First we are asked to relate \$ \Delta U_{12}\$ to switch closure, let's try to get them closer running along the highlighted branches:

\$U_{12}=U_1-U_2=\$ but \$U_2=U_3+E_2-Z_1\,I_{g1}\$ and substituting

\$U_{12}=U_1-U_3-E_2+Z_1\,I_{g1}\$ and going to variations

\$\begin{align}\Delta U_{12} &= U_{12}^{(c)}-U_{12}^{(o)} &=U_1^{(c)}-U_3^{(c)}-E_2+Z_1\,I_{g1} & \\ & &- U_1^{(o)}+U_3^{(o)}+E_2-Z_1\,I_{g1} &= \Delta U_{13} \end{align}\$

given constant \$E_2\$, \$I_{g1}\$ and obviously \$Z_1\$ we got to

  1. \$\Delta U_{12}= \Delta U_{13}\$
  2. Now we remove \$Z_1\$ since any impedance series connected to a current generator does not affect the network itself but only drop across generator.
  3. Then dualy we remove \$Z_2\$ for it is parallel connected to a voltage generator and does not affect the network itself but only current supplied by generator.
  4. Now it is time to split current generator \$I_{g1}\$ into two identical ones series connected, common point can be connected anywhere we like since no current is going to flow thru.

enter image description here

  1. Now left \$I_{g1}\$ founds itself parallel connected to a voltage source and can hence be removed.
  2. Finally we add \$E_2\$ and \$E_6\$ to get an equivalent \$E=E_6-E_2\$ enter image description here

On this circuit, given constant Ig1 it is easy to relate \$\Delta U_{13}\$ and \$\Delta U_{35}\$ variations using a simple voltage divider

  1. $$\Delta U_{13}=-\frac{Z_5}{Z_5+Z_4}\Delta U_{35}$$

Now it still looks like we have two many unknowns (E and Ig1 compared to the single relation on \$\Delta U_{12}=\Delta U_{13}\$ we have) but this is not true. Our circuit may be thought driven by a single equivalent generator.

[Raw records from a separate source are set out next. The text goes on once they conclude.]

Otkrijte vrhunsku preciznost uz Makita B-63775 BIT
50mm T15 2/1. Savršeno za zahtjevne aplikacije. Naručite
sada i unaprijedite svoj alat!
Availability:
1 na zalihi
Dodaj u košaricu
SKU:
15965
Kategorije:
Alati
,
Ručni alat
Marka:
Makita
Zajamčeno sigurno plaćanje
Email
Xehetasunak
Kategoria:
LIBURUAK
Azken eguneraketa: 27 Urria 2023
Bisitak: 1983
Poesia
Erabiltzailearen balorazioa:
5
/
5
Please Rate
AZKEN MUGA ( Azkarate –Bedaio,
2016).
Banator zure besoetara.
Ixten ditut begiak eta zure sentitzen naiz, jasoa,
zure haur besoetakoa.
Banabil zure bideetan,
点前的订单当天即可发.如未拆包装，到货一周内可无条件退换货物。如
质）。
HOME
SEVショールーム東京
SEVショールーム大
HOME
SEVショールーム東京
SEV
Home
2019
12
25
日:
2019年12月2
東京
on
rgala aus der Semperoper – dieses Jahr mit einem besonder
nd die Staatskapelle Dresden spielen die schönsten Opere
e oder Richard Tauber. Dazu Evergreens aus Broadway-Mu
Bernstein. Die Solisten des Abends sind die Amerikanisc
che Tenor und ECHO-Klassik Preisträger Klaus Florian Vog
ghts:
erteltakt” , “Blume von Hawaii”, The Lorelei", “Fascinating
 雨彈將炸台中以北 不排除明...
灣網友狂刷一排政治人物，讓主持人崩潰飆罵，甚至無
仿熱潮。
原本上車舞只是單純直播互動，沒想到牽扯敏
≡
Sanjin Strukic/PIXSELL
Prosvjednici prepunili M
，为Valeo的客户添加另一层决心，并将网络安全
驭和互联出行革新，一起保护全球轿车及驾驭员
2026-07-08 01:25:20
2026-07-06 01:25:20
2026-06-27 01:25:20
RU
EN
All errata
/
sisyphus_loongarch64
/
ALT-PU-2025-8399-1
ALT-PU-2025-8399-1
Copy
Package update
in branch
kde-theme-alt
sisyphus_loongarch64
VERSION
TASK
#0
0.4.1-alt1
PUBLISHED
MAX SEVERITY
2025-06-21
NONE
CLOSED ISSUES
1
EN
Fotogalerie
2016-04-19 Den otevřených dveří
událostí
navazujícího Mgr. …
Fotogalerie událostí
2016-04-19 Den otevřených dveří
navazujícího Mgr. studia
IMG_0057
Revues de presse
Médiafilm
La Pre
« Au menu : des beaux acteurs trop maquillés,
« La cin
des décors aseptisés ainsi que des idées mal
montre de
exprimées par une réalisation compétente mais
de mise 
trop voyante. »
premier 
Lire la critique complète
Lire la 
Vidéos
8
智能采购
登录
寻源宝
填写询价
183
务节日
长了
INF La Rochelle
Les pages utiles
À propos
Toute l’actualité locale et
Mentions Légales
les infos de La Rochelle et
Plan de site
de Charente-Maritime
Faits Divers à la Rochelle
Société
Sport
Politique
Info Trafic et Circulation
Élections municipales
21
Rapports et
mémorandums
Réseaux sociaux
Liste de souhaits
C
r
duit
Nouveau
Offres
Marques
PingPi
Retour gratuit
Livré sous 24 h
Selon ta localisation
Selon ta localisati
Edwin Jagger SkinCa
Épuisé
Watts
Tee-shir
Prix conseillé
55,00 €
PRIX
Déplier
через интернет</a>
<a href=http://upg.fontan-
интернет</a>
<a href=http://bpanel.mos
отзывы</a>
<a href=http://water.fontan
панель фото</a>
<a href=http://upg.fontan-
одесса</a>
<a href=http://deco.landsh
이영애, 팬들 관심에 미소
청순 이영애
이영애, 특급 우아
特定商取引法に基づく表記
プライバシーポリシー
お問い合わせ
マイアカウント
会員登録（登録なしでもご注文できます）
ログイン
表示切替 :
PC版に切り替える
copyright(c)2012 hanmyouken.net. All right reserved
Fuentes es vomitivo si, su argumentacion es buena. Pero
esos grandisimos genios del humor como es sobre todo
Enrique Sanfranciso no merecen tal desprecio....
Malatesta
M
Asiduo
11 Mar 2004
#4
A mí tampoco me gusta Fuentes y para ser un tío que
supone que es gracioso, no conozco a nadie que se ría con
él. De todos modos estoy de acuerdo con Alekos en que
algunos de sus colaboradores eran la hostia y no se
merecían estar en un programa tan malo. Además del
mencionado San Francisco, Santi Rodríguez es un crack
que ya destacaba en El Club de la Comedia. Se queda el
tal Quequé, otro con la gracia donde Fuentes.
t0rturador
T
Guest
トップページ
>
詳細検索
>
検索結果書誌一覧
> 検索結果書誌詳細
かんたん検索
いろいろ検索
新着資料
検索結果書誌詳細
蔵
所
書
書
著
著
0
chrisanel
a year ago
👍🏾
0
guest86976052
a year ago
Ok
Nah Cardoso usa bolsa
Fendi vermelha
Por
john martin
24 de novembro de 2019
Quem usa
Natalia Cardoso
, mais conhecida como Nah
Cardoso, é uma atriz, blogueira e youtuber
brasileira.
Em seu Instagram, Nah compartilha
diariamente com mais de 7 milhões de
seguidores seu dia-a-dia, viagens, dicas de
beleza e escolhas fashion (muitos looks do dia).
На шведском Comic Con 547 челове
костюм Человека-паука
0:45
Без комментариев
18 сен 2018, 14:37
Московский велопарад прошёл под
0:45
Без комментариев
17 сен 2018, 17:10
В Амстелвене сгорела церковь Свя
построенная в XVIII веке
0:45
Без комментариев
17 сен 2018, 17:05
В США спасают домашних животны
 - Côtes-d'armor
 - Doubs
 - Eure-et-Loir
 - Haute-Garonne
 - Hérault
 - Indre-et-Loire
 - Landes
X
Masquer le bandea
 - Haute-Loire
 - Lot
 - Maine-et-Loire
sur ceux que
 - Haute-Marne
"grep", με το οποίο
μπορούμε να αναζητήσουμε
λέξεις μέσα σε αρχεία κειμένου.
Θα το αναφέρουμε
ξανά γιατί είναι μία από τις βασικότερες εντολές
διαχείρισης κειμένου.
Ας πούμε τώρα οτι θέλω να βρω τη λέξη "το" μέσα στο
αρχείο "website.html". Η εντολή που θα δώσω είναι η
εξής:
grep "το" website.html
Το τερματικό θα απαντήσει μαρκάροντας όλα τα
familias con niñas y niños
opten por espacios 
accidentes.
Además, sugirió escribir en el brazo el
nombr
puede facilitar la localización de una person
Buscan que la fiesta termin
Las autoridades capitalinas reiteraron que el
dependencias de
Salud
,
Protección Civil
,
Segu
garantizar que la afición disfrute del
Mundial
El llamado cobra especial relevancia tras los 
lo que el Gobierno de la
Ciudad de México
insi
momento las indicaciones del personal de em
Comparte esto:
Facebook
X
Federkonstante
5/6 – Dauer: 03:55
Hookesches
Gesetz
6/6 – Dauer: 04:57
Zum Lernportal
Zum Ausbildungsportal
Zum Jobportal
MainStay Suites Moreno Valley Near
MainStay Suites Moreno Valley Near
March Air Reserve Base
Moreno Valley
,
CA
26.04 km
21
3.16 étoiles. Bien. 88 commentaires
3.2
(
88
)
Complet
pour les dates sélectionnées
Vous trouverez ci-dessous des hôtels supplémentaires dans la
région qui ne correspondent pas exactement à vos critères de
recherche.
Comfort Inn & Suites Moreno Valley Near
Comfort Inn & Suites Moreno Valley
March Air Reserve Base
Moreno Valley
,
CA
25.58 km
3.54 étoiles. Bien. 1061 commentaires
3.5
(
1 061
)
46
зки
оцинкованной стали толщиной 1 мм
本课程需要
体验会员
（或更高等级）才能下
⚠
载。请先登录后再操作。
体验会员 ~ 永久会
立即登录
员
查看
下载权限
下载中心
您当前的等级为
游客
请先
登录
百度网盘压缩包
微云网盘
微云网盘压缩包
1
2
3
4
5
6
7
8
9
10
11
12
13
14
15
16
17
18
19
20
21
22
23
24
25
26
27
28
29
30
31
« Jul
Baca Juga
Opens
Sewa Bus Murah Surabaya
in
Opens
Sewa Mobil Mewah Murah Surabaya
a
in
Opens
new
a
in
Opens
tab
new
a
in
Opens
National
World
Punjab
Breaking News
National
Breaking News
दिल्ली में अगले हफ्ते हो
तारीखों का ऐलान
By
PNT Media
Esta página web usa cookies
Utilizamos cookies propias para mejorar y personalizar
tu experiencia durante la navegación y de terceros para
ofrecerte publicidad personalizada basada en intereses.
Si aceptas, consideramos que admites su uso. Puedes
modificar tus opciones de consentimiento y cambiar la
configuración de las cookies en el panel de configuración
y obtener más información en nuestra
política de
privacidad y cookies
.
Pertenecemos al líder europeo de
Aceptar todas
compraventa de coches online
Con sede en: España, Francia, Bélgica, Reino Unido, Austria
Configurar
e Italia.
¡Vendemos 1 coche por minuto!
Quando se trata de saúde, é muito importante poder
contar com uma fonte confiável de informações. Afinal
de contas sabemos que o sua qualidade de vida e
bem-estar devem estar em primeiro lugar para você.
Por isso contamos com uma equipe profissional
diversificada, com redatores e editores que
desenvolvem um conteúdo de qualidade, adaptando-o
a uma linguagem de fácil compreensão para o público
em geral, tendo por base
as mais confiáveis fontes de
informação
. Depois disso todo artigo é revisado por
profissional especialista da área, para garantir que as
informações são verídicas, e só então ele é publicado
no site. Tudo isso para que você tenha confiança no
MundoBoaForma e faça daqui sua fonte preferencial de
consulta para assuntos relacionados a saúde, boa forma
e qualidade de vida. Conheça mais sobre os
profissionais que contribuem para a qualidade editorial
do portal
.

enter image description here

where \$Z_e=Z_3 || (Z_4+Z_5)\$ and \$J\$ is a linear combination of E and Ig1 which we don't even need to calculate.

Now it's just plain sailing

\$\left\{\begin{align} U_{35}^{(o)} &= Z_e & (J+I_{g2}) \\ U_{35}^{(c)} &= (Z_e || Z) & (J+I_{g2}) \end{align}\right. \$

  1. $$\Delta U_{35}=(Z_e||Z-Z_e)(J+I_{g2})=-\frac{Z_e^2}{Z_e+Z}(J+I_{g2})$$

and given what found above in (7)

  1. $$\Delta U_{12}=\Delta U_{13}=-\frac{Z_5}{Z_5+Z_4}\Delta U_{35}$$

and combining (8) and (9) we get total current driven to node 3

  1. $$J+I_{g2}=\frac{(Z_5+Z_4)(Z_e+Z)}{Z_5Z_e^2}\Delta U_{12}$$

and hence \$U_{35}^{(c)}\$ which is needed to compute request Ig2 power.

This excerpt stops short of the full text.